ADF STAFF
The European Commission has offered to deploy the European Union’s (EU) border agency, known as Frontex, to Senegal to help it battle illegal, unreported and unregulated (IUU) fishing, and stop migrant smuggling.
If Senegal accepts the offer, it would be the first time Frontex will be deployed outside the EU’s jurisdiction, according to SeafoodSource. Frontex typically uses planes and vessels to patrol and monitor the seas.
“This is my offer and I hope that Senegal’s government is interested in this unique opportunity,” EC Commissioner for Home Affairs Ylva Johansson said in a SeafoodSource report.
Senegal had not made a decision on the offer, as of mid-March.
The fishing industry provides more than 600,000 jobs in Senegal, and nearly 75% of the animal protein consumed there comes from fish. But 90% of the nation’s fisheries are fully fished or facing collapse, according to data compiled by the Environmental Justice Foundation (EJF) and the United Nations.
Throughout West Africa, illegal marine trade costs almost $1.95 billion across the fish value chain and $593 million per year in household income.
IUU fishing “is one of the scourges plaguing our sector,” Moustapha Ly, secretary-general of Senegal’s Ministry of Fisheries and Maritime Economy, said in a 2021 report by Senegal Black Rainbow. Ly said the country loses at least 150 billion Central African CFA francs (more than $252 million) annually to IUU fishing.
Chinese-owned fishmeal and fish oil factories have proliferated in the past decade, contributing to declining fish stocks and loss of income for artisanal fishermen, locals say. Fishmeal factories pulverize fish into powder to feed to farmed seafood, such as shrimp, and also to feed pigs, chickens and other animals.
The factories pose a dire food security threat because they usually are supplied by large foreign trawlers that catch tons of fish a day. China is the world’s top importer of fishmeal and one of the world’s top shrimp exporters.

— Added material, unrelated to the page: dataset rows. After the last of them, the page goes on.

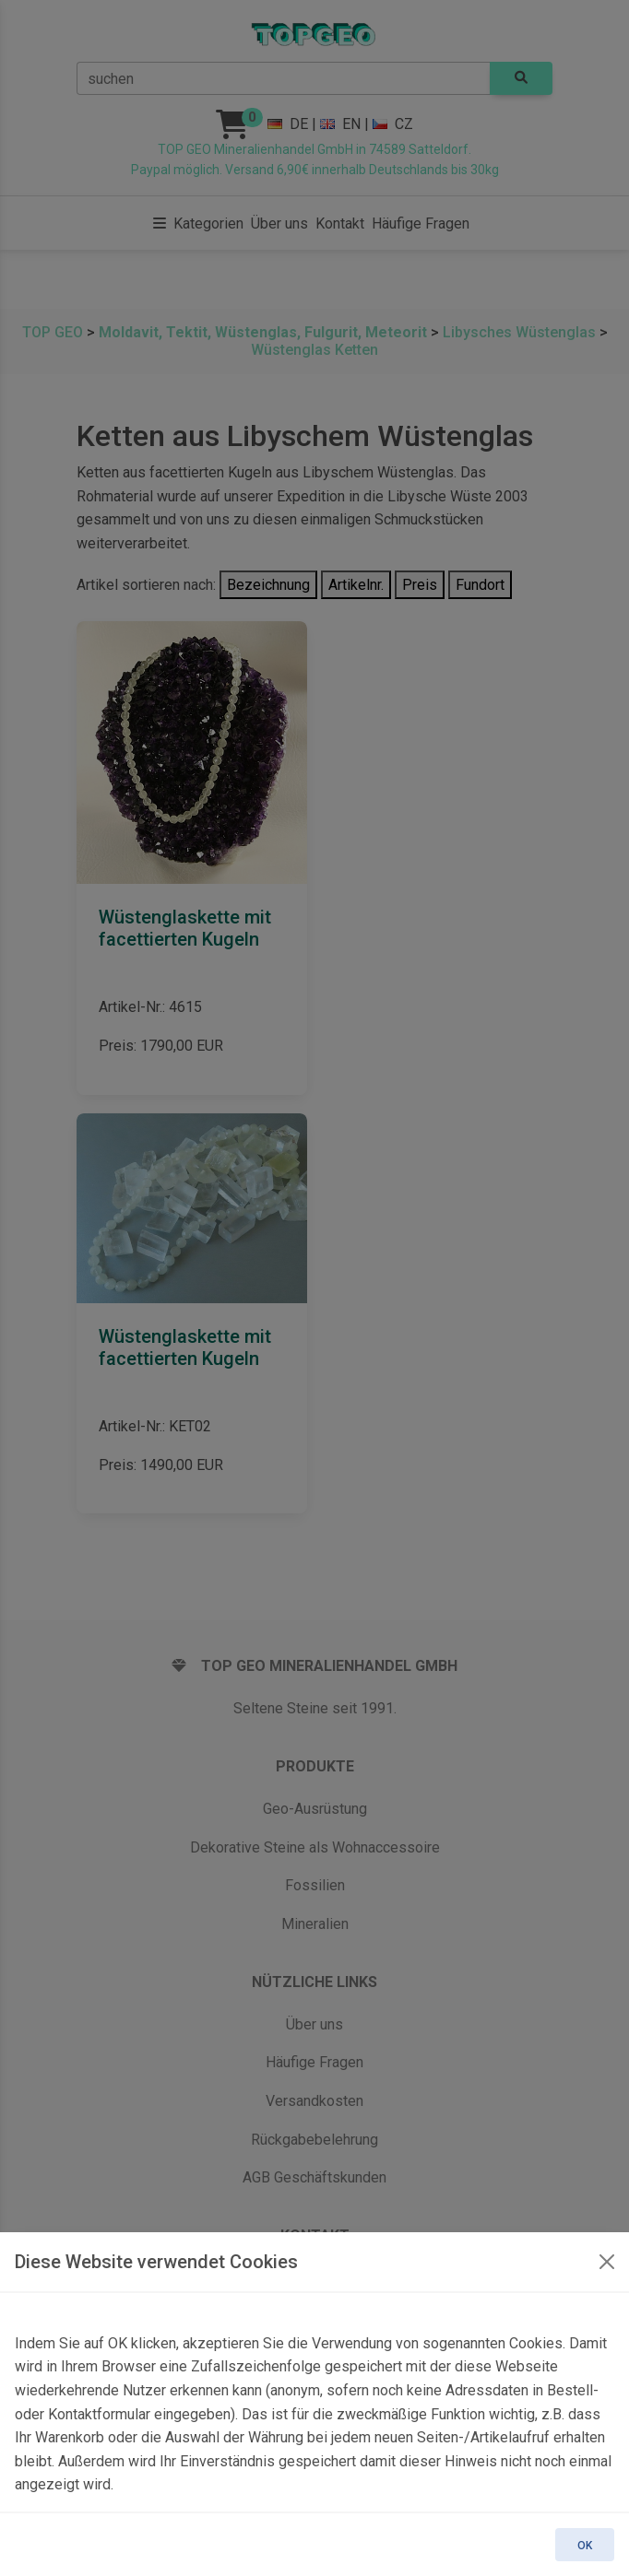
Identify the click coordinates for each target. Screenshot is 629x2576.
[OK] (607, 2261)
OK (584, 2545)
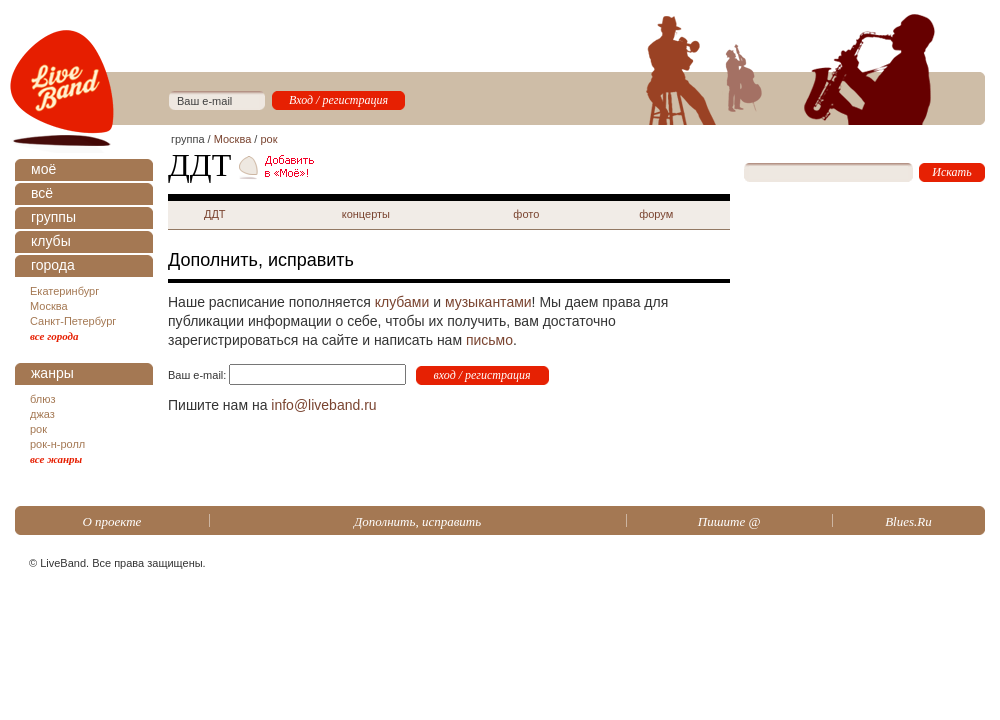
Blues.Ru (908, 521)
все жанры (56, 459)
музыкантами (488, 302)
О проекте (111, 521)
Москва (49, 306)
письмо (489, 340)
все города (54, 336)
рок (38, 429)
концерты (366, 214)
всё (42, 193)
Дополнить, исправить (417, 521)
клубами (402, 302)
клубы (51, 241)
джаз (42, 414)
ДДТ (215, 214)
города (53, 265)
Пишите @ (729, 521)
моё (43, 169)
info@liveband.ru (323, 405)
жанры (52, 373)
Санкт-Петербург (73, 321)
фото (526, 214)
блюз (43, 399)
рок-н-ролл (57, 444)
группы (53, 217)
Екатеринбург (64, 291)
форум (656, 214)
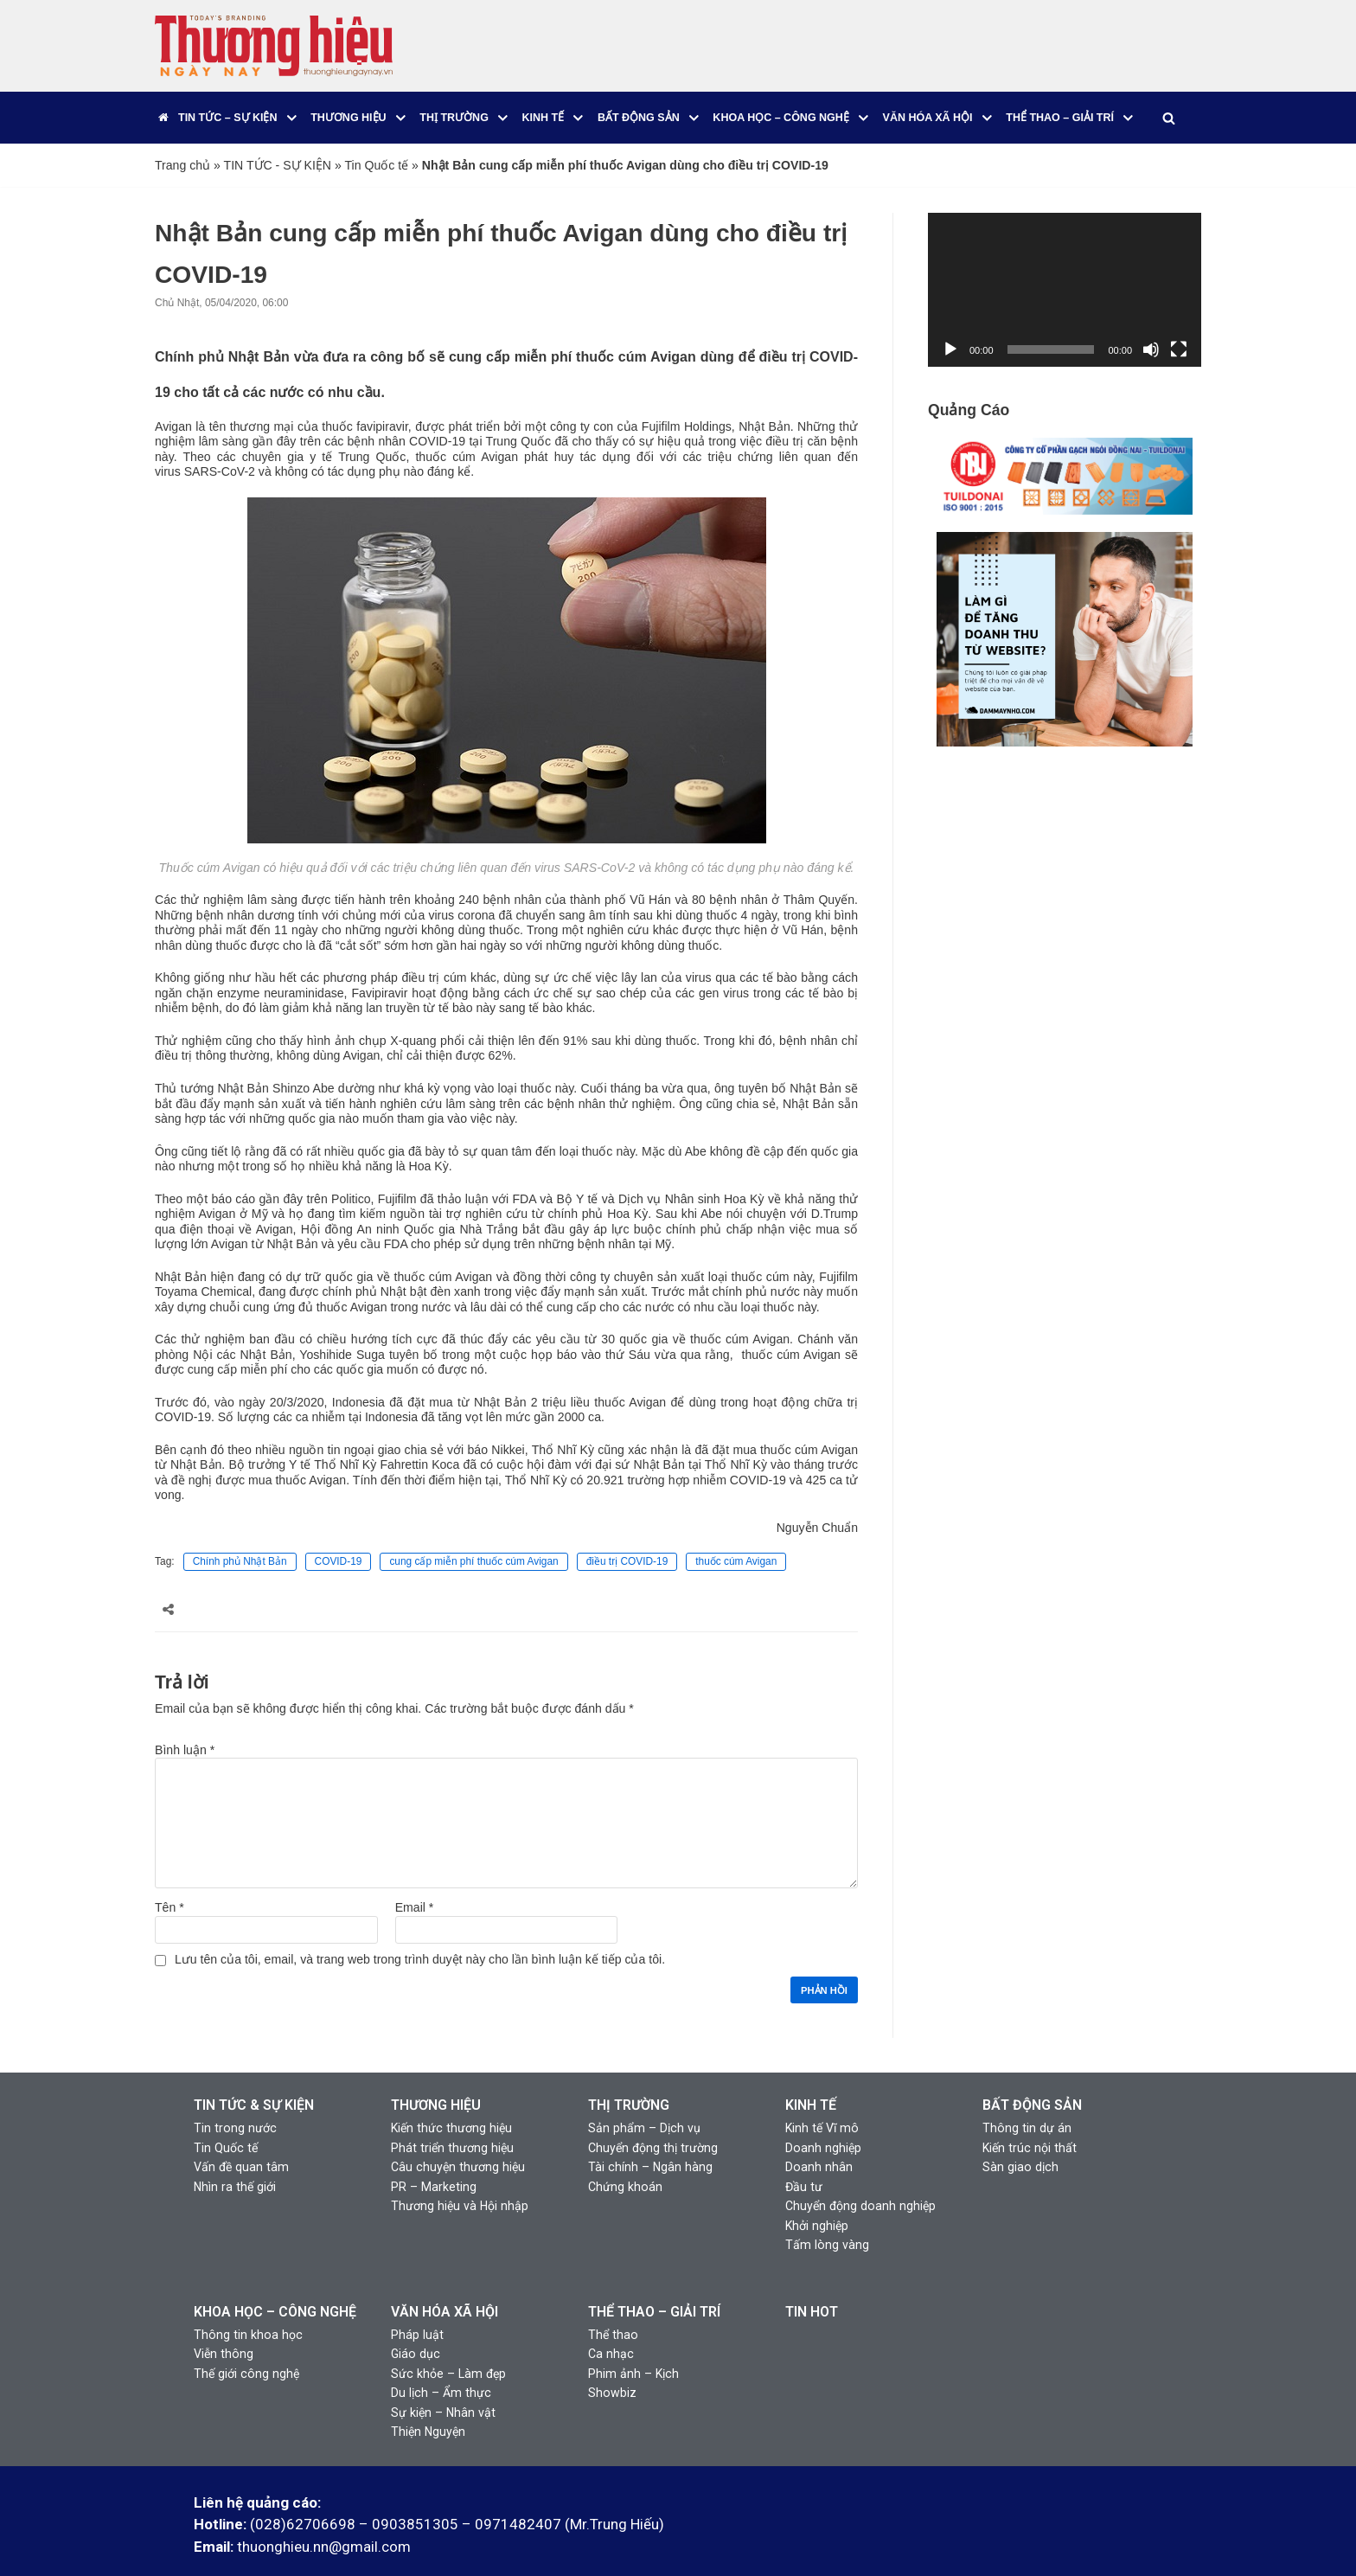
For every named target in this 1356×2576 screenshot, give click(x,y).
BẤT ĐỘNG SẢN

About nine such factories have been built in Senegal, but due to angry backlash from local fishing communities, only three or four operated in 2021, according to Greenpeace Africa.
Last year, the Environmental Justice Foundation (EJF) and Trygg Mat Tracking (TMT), a fisheries intelligence analysis company, joined forces with Senegal’s government on a new program to promote transparency among the nation’s fisheries and rid the country of illegal fishing.
Funded by Oceans 5, a philanthropic organization dedicated to protecting the world’s oceans, the nearly $1.2 million, three-year project with EJF and TMT publishes up-to-date fishing license lists and vessel registries online. It also will empower artisanal fishermen to help surveil and monitor the port of Dakar, and participate in government fishing decisions.
In 2020, more than 30 industrial vessels were charged with illegally fishing in Senegal, the foundation reported. One of the project’s components will help fishing communities document suspicious fishing.